Gadget Bag: Inkjet Paper For B&W Prints


To make the very best black-and-white prints, you need to have a clean, high-resolution image file, a good printer and the right paper

This Article Features Photo Zoom


Innova
Innova is a global company with offices in seven countries and headquarters in the UK. The Photo Art Collection of archival art paper has been scientifically designed to serve the growing needs of photographers seeking natural-grade, acid-free papers that have been precision-coated for photographic inkjet applications. Their paper has been developed to deliver dazzling results with a wide variety of techniques and works superbly with black-and-white. Of keen importance to photographers, they offer a range of textures from smooth to matt in bright white and warm color bases. Innova recently acquired the Olmec brand, a family of high-quality papers targeted toward the mass market. Contact: www.innovaart.com.


Kodak
Kodak, long a huge name in film products, offers a variety of inkjet papers for pros through snapshooters. At the top is Kodak Professional Inkjet Photo Paper, featuring a true photographic resin-coated base with “pulp of unsurpassed quality,” luster or glossy surface, and excellent image quality and stability. It’s available in sheets from 8.5x11 and 13x19 inches, and rolls up to 44 inches wide. Consumer papers include Ultra Premium Photo Paper (4x6 to 11x17 inches, several surfaces), Premium Photo Paper (8.5x11 and 4x6 inches, gloss and matte surfaces) and Photo Paper (economical choice in 8.5x11 and 4x6 inch sheets). Contact: www.kodak.com.


Moab Paper
With product names like Colorado Fiber and Moenkopi Washi, you may suspect that you’re in for something special from Moab Paper—and you’d be right. A division of Legion Paper, Moab offers an eclectic assortment of high-quality products. Colorado Fiber, for example, has a look and feel similar to air-dried silver-halide paper, but is fully compatible with both archival pigment inks and dye-based inks. Moenkopi is a Native American name for a paper manufactured at the Awagami Factory in Tokushima, Japan, primarily from Kozo (natural mulberry) fibers. These are just two examples, but they illustrate the extensive range of high-quality products that wear the Moab label. Contact: www.moabpaper.com.

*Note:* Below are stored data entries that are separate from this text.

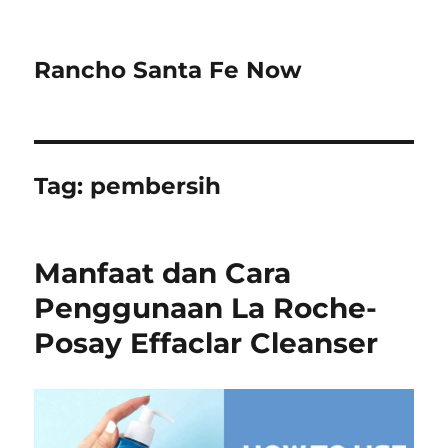
Rancho Santa Fe Now
Tag:
pembersih
Manfaat dan Cara
Penggunaan La Roche-
Posay Effaclar Cleanser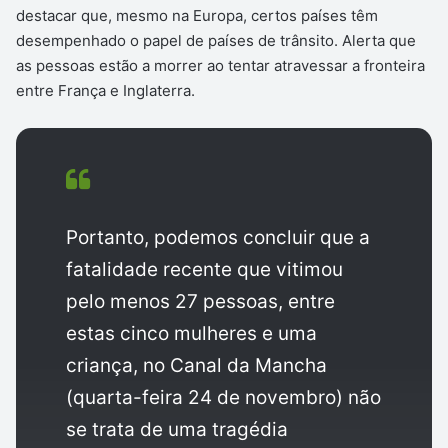
destacar que, mesmo na Europa, certos países têm
desempenhado o papel de países de trânsito. Alerta que
as pessoas estão a morrer ao tentar atravessar a fronteira
entre França e Inglaterra.
Portanto, podemos concluir que a
fatalidade recente que vitimou
pelo menos 27 pessoas, entre
estas cinco mulheres e uma
criança, no Canal da Mancha
(quarta-feira 24 de novembro) não
se trata de uma tragédia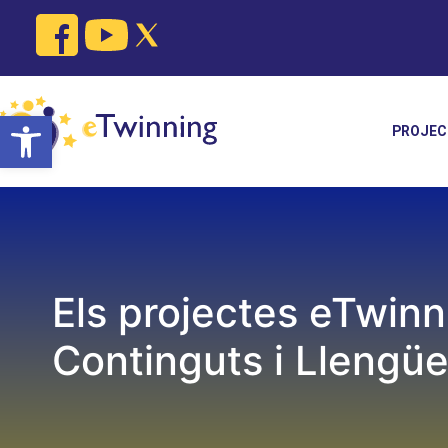
Skip
to
content
Open toolbar
PROJEC
Els projectes eTwinn
Continguts i Llengü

Pictorico Inkjet Media is a division of Mitsubishi Paper Mills, Ltd. It was established in 1998 with the intention of providing a wide assortment of the highest-quality output media to the broadest range of inkjet printer users. The name is derived from the Spanish word for “picturesque,” and their focus always has been on the fine-art user. Pictorico Pro Opalescent Photo Paper offers an extraordinarily high-gloss surface with a unique metallic finish. It’s well-suited for a variety of professional and hobbyist applications. It uses a proprietary ceramic coating to give the paper greater ink absorption and more richly saturated, brilliant prints. Contact: www.diamond-jet.com.


Red River Paper
Red River Paper offers one of the best, most educational websites. Order a Complete Sample Kit for $15 and embark upon a fantastic inkjet journey. The kit includes two 8.5x11-inch sheets of all Red River brand inkjet papers (except you get only one sheet of the Silver Metallic and Sheer Translucent, and Mag-Neato Gloss isn’t included in this kit). This is a seriously useful assortment of paper. They offer a complete range of finishes (gloss, satin, matt, fine art, specialty and double-sided), plus greeting cards and other unique formats. The new 60-pound Pecos River Gloss replaces the 64-pound Premium Gloss Plus and is one-of-a-kind in North America: a smooth, pigment-friendly, high-gloss surface with a plain paper back. Contact: www.redriverpaper.com.

Giclée
Oh, the French. The French have a wonderfully colorful word for high-quality art prints created on an inkjet printer. The word is Giclée (pronounced “zjee-clay”), and it was coined from a French word that translates, literally, to a far less romantic (but nonetheless accurate) description of an essential inkjet function: “squirt.” You’ll find this word on some websites, including Bergger’s.